I found that there may have been a lot of pressure on the barrel from the stock, right in front of the chamber. When I took the stock off the screw from end of the stock, (where the sling attaches too) was also sticking out. I filed the screw down to size, and sanded the 6-8 inches in front of the chamber underneath the barrel. Now I can have all screws the hold the barrel on tight, and the gun now passes the dollar bill test.

Now I just have to find a quiet day to see if that helped.

Ace25


----------



## Browning (Jan 25, 2005)

Ace, this is parralex, messed me up the first time also, try getting a new scope if its not adjustable, but if it is, just adjust it to a lower setting, good luck!!!!!!


----------



## Gohon (Feb 14, 2005)

Ace25 said:


> I learn something new everyday. Now I can add the word parallax to my vocabulary. Considering I was doing the testing in the house and the point that I picked out was a mere 15 - 20 feet, maybe it wont be nearly as bad at 50 or 100 yards range. :wink:


Ace what you might want to consider is getting a scope made for 22's which are parallax free at 50 yards. Most other scopes are generally parallax free near the 100 yard range. You can buy scopes that have a parallax adjustment on the end of the forward lens that you set by turning a ring on the lens but these cost more. You mentioned the groups of 1.5 inches which isn't bad for a 22 out of the box but if you really want to tighten those groups up I would look into a trigger job. Most people never realize just how much the sights are pulled off by a heavy trigger. When you start the trigger squeeze and the gun surprises you when it fires you have the trigger adjusted just right and those groups will tighten up.


----------



## SDHandgunner (Jun 22, 2004)

I was given an old Marlin Model 25 .22 LR Bolt Action Rifle. This old Rifle needed a lot of TLC, which I gave it. In addition I also reshaped and refinished the stock. tuned the trigger pull, and cleaned the heck out of everything.

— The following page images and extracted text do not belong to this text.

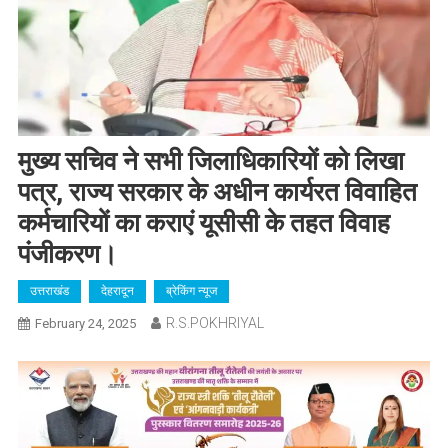
मुख्य सचिव ने सभी जिलाधिकारियों को लिखा
पत्र, राज्य सरकार के अधीन कार्यरत विवाहित
कर्मचारियों का कराएं यूसीसी के तहत विवाह
पंजीकरण।
उत्तराखंड
देहरादून
ब्रेकिंग न्यूज
R.S.POKHRIYAL
February 24, 2025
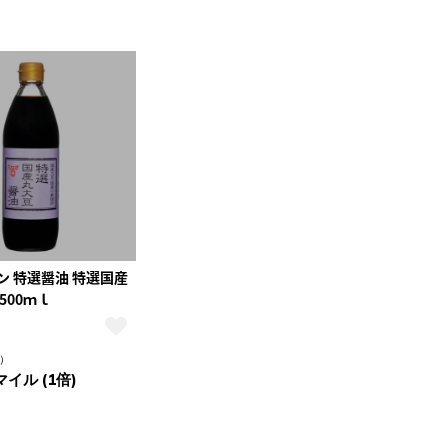
ン 特選醤油 特選国産
500ｍｌ
）
マイル (1倍)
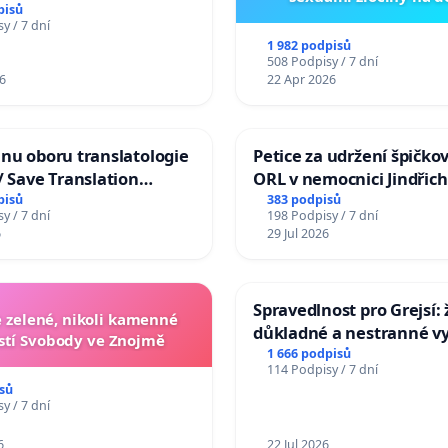
pisů
y / 7 dní
1 982 podpisů
508 Podpisy / 7 dní
6
22 Apr 2026
nu oboru translatologie
Petice za udržení špičko
/ Save Translation
ORL v nemocnici Jindřic
 the Faculty of Arts,
Hradec
pisů
383 podpisů
y / 7 dní
198 Podpisy / 7 dní
niversity
6
29 Jul 2026
Spravedlnost pro Grejsí
zelené, nikoli kamenné
důkladné a nestranné vy
tí Svobody ve Znojmě
1 666 podpisů
114 Podpisy / 7 dní
sů
y / 7 dní
6
22 Jul 2026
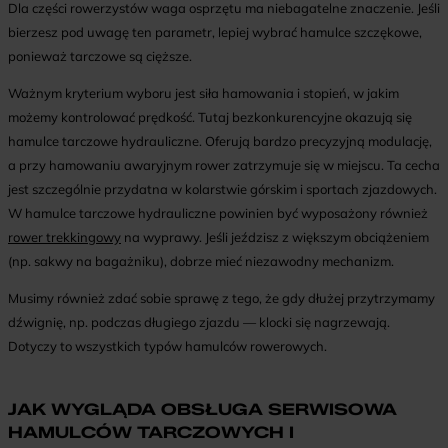
Dla części rowerzystów waga osprzętu ma niebagatelne znaczenie. Jeśli
bierzesz pod uwagę ten parametr, lepiej wybrać hamulce szczękowe,
ponieważ tarczowe są cięższe.
Ważnym kryterium wyboru jest siła hamowania i stopień, w jakim
możemy kontrolować prędkość. Tutaj bezkonkurencyjne okazują się
hamulce tarczowe hydrauliczne. Oferują bardzo precyzyjną modulację,
a przy hamowaniu awaryjnym rower zatrzymuje się w miejscu. Ta cecha
jest szczególnie przydatna w kolarstwie górskim i sportach zjazdowych.
W hamulce tarczowe hydrauliczne powinien być wyposażony również
rower trekkingowy
na wyprawy. Jeśli jeździsz z większym obciążeniem
(np. sakwy na bagażniku), dobrze mieć niezawodny mechanizm.
Musimy również zdać sobie sprawę z tego, że gdy dłużej przytrzymamy
dźwignię, np. podczas długiego zjazdu — klocki się nagrzewają.
Dotyczy to wszystkich typów hamulców rowerowych.
JAK WYGLĄDA OBSŁUGA SERWISOWA
HAMULCÓW TARCZOWYCH I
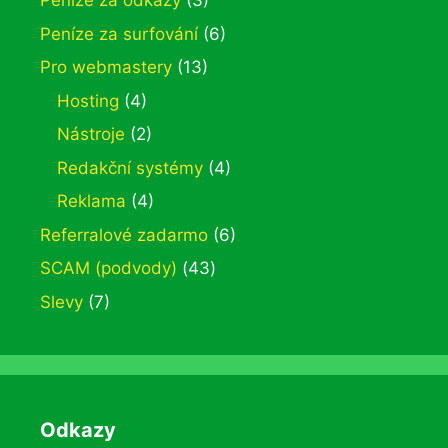
Peníze za odkazy
(3)
Peníze za surfování
(6)
Pro webmastery
(13)
Hosting
(4)
Nástroje
(2)
Redakční systémy
(4)
Reklama
(4)
Referralové zadarmo
(6)
SCAM (podvody)
(43)
Slevy
(7)
Odkazy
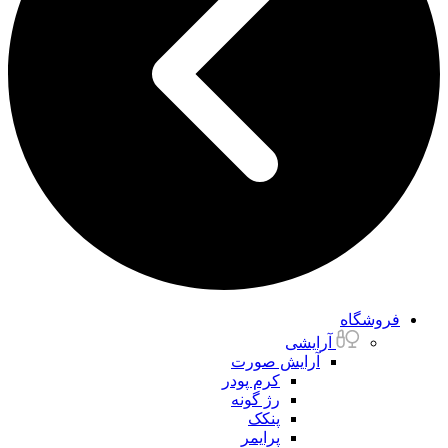
فروشگاه
آرایشی
آرایش صورت
کرم پودر
رژ گونه
پنکک
پرایمر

I was at our Indoor Shooting Range tonight shooting this rifle. This Rifle wears an old Tasco 4x40mm Rifle Scope, and is set to be Parallax Free at 100 yards. At the 50 feet of our indoor shooting range I could move the point of impact + or - 3/4" just with eye placement. The funny part was side to side there was virtually zero parallax, but up and down it was horrible.

I then switch to my Ruger K77/22VBZ in .22 LR that I use for competition at our range. This Rifle wears an older Japanese made Simmons 8x32x44mm AO Target Scope that will eliminate Parallax at 50 feet. Even though I was quite pleased with the groups I was getting with the Marlin and the 4x Scope, the groups with the Ruger and the Target scope were about 1/4 the size of the groups I was getting with the Marlin.

Yes parallax can really wreck groups at distances closer than the scope is set parallax free for.

Larry


----------